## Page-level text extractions

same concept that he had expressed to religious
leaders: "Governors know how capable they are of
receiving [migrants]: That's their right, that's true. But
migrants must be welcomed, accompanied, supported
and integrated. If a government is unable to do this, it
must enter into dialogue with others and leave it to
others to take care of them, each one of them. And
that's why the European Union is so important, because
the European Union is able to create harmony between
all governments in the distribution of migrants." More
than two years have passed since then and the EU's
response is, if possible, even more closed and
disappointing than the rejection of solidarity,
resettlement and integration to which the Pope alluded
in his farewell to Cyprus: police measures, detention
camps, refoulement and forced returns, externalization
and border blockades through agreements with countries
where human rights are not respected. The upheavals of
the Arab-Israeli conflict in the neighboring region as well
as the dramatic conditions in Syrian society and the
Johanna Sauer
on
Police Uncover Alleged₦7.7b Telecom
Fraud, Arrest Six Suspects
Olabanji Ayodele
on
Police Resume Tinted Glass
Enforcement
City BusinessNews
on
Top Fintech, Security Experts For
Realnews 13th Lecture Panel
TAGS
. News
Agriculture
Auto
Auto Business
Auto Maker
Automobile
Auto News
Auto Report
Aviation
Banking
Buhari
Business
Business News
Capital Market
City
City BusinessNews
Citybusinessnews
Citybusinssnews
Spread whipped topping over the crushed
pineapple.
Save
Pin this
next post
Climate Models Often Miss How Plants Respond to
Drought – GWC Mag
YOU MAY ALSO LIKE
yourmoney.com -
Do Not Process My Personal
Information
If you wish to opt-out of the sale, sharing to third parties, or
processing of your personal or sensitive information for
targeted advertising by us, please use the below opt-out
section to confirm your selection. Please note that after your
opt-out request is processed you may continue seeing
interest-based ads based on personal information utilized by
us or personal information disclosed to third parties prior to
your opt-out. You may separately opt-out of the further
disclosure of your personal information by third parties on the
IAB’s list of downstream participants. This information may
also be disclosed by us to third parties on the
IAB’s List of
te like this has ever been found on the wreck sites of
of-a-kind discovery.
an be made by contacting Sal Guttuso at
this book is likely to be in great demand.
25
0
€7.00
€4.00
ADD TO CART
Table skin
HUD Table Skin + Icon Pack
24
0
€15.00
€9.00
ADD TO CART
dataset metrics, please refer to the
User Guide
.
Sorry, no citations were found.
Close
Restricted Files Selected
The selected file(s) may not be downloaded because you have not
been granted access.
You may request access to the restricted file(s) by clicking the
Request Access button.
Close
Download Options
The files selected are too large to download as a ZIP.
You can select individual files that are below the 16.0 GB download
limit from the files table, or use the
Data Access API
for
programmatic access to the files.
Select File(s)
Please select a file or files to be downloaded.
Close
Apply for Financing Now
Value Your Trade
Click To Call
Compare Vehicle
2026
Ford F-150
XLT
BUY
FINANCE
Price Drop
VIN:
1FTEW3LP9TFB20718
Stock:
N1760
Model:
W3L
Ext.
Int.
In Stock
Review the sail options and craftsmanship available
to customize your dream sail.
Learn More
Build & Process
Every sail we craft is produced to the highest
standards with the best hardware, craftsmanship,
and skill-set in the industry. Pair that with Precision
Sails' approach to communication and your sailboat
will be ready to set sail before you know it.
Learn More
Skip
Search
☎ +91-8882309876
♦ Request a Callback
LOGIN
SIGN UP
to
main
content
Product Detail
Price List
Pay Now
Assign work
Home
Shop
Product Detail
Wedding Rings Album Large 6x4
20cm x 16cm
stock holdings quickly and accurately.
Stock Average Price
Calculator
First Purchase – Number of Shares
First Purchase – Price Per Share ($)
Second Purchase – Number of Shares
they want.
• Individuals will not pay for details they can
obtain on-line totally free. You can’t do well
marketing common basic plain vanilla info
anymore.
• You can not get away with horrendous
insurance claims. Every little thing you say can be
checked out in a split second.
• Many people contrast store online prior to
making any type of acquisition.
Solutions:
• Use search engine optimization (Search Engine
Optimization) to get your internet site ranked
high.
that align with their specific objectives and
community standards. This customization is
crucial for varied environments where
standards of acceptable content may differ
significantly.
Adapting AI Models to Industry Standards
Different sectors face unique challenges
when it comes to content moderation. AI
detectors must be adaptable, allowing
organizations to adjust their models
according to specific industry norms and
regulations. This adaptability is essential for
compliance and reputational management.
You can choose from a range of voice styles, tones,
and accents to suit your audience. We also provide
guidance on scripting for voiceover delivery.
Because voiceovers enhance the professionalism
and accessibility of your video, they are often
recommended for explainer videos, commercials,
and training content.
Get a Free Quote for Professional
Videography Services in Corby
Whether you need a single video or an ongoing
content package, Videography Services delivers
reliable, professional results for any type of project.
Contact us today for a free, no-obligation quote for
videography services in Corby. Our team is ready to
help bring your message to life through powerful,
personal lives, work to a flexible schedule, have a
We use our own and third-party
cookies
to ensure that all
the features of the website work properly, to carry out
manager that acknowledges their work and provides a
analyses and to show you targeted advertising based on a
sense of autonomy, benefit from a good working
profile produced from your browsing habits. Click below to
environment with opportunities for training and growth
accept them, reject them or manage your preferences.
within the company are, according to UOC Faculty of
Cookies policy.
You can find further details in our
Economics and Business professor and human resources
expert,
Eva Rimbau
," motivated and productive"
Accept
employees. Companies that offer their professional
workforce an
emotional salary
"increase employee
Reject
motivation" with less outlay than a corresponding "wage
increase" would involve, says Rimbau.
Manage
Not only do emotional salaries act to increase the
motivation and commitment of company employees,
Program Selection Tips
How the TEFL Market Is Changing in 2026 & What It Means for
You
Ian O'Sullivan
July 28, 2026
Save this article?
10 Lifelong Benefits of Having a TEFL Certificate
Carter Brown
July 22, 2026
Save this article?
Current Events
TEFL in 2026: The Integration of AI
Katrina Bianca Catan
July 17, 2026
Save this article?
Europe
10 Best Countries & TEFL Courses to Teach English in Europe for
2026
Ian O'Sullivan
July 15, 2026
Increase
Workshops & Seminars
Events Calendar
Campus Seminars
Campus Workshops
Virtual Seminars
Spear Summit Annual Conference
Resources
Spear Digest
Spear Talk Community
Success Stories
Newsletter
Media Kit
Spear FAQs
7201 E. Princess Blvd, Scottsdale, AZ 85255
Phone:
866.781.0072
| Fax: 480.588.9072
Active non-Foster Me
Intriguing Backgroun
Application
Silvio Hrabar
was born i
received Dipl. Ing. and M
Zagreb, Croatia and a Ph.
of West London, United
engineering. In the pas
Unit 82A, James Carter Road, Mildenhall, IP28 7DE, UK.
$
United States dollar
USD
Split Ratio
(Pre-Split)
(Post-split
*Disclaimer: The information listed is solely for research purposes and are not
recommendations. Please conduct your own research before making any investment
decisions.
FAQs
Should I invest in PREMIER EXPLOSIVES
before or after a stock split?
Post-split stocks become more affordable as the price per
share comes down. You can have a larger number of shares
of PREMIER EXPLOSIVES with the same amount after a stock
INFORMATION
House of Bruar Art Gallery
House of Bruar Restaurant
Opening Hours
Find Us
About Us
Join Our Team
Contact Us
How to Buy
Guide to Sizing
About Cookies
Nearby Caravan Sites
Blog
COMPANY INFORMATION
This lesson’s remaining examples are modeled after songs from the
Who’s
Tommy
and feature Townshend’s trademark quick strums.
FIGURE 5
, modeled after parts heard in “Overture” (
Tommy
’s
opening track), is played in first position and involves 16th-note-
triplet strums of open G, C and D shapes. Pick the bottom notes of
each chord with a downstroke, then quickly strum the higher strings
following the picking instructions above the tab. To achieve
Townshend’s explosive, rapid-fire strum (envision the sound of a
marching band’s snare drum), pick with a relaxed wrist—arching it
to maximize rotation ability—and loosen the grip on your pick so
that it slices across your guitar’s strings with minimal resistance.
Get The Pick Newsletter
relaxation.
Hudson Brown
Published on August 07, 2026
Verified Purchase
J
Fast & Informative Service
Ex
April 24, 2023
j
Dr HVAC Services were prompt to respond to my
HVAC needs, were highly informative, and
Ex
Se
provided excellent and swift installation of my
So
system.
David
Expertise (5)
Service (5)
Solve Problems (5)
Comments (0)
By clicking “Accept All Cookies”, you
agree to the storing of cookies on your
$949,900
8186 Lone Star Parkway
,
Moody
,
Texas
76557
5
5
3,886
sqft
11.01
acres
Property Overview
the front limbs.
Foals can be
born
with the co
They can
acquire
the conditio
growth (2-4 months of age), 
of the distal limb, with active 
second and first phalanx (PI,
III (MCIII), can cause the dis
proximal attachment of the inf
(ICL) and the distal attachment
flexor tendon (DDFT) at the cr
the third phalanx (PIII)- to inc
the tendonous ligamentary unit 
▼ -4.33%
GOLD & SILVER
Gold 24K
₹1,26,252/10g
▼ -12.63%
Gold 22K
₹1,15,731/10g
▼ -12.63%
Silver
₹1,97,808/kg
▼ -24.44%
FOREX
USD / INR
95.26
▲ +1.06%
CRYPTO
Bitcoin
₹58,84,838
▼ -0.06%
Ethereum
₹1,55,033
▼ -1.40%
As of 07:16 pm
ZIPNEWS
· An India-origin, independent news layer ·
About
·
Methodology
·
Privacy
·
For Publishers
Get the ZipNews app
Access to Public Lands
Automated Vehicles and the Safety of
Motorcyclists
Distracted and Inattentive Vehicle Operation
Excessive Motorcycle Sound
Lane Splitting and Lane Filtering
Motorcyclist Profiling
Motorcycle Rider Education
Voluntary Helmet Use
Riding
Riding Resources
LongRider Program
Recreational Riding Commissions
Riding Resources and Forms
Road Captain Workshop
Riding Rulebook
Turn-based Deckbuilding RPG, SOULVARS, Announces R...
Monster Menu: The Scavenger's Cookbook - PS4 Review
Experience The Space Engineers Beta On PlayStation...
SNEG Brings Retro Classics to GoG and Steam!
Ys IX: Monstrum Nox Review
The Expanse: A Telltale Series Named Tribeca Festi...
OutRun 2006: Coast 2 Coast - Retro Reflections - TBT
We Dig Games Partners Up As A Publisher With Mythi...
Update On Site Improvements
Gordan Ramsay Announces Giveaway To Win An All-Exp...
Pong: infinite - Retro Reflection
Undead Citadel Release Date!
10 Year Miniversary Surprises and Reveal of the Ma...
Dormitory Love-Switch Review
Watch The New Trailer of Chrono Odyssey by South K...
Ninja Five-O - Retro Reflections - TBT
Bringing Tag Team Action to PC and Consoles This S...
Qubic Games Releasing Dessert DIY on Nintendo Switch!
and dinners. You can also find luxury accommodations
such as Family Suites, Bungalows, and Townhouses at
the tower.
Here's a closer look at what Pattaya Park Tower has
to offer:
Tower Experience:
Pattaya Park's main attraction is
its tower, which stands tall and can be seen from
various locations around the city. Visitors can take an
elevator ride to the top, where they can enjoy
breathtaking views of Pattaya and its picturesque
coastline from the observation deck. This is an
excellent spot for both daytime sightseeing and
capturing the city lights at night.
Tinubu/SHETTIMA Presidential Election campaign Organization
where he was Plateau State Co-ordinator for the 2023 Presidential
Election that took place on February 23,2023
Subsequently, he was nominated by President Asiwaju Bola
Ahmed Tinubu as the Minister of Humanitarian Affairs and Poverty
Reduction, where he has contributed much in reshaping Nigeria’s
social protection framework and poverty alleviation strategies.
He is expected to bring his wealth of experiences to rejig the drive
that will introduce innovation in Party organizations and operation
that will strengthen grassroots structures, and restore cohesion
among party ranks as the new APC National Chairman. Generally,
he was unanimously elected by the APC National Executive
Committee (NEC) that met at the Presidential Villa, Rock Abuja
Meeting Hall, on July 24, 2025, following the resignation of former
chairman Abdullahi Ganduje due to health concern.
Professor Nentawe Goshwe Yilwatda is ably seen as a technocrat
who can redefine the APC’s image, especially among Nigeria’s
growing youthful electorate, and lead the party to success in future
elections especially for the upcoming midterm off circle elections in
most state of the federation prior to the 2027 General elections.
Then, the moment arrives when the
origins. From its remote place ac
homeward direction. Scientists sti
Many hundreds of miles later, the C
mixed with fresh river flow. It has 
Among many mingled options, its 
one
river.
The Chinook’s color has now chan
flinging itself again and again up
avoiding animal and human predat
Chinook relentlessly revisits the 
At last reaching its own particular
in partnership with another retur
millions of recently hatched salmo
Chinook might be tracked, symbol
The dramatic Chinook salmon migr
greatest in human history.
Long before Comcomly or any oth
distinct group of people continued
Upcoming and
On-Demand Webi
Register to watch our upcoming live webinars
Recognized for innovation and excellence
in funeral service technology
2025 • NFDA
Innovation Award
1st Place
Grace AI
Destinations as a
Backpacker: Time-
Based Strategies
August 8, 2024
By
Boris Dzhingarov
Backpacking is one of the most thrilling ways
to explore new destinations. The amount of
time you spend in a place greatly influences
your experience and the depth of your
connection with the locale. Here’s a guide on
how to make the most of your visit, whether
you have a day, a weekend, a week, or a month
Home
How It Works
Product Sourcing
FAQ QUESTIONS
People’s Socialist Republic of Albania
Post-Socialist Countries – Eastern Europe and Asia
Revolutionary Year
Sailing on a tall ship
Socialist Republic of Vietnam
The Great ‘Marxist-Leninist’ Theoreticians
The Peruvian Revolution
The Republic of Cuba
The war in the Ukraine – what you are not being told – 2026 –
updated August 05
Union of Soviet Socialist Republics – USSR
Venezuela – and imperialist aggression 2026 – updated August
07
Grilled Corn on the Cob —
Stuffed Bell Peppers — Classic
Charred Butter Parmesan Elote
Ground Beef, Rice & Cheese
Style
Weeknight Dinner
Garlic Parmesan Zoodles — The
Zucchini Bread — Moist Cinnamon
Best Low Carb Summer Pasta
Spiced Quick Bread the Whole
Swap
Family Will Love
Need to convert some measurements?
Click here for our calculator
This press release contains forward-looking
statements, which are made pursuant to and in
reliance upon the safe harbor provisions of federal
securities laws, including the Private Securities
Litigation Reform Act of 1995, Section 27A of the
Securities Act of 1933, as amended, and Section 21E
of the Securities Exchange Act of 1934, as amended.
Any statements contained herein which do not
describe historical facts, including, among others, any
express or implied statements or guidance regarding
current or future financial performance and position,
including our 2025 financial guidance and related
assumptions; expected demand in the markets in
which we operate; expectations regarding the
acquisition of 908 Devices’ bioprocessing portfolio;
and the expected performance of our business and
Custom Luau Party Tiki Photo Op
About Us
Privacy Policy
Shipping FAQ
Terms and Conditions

## Problem description
Count how many lines in the entries above hold the word "Tinubu". Give that number by itself.

## Exercise solution
2